Collected data:
━━━━

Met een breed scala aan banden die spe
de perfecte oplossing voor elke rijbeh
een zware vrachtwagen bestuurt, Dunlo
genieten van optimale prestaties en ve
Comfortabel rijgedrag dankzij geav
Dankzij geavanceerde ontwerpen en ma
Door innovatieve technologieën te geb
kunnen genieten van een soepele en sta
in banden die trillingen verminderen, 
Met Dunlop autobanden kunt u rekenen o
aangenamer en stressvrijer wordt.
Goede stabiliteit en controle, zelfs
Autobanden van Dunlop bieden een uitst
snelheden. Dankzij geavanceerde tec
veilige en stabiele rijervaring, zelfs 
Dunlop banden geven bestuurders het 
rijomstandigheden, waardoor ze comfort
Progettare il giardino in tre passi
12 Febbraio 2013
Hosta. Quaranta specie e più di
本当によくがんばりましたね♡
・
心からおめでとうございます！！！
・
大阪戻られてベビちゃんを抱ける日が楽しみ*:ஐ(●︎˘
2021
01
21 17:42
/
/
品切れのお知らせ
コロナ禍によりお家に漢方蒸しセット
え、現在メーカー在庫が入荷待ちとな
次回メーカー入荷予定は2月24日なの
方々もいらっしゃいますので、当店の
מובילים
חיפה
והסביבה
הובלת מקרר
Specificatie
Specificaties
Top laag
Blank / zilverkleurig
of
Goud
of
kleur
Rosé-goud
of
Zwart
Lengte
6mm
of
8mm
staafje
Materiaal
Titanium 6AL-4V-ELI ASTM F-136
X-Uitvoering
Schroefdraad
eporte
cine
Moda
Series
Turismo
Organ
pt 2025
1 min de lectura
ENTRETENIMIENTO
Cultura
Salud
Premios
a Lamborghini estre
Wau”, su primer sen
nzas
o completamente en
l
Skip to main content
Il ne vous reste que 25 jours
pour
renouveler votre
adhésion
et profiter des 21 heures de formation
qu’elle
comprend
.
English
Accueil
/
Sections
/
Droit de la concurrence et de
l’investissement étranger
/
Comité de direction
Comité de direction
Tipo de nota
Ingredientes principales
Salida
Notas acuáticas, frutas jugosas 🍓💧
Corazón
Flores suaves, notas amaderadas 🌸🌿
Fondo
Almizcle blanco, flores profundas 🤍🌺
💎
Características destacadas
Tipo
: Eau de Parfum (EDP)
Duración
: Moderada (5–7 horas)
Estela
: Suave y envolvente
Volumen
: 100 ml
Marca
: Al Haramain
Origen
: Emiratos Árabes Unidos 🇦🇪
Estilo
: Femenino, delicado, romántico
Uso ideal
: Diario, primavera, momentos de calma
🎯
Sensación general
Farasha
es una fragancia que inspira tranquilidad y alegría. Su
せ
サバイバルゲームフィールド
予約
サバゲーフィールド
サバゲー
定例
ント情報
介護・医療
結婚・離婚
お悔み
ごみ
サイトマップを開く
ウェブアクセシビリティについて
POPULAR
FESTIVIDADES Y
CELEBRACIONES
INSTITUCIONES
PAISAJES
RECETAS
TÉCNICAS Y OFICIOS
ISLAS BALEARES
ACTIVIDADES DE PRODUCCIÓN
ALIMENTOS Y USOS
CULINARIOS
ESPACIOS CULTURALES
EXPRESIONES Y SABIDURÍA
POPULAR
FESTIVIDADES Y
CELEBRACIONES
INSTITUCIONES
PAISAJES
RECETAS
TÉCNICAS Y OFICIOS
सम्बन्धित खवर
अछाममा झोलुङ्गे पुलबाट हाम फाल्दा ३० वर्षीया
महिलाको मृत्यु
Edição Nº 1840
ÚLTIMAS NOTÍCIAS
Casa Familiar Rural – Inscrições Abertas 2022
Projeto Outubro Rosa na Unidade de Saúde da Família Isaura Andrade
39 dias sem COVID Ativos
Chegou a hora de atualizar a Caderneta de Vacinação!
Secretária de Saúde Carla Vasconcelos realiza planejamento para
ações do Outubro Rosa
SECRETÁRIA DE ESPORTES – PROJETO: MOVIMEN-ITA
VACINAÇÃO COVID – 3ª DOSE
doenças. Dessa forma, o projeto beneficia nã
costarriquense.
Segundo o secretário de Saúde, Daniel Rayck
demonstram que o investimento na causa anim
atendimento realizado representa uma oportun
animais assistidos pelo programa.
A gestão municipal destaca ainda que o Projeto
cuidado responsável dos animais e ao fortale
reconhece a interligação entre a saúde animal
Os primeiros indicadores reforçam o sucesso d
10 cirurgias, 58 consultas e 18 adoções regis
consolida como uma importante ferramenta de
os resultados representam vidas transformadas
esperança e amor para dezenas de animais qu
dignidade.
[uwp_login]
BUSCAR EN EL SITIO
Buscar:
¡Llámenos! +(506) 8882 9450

━━━━

TASK REQUIREMENTS:
Wherever a line of the records above contains the string "COVID", copy that line out.

ANSWER AREA:
39 dias sem COVID Ativos
VACINAÇÃO COVID – 3ª DOSE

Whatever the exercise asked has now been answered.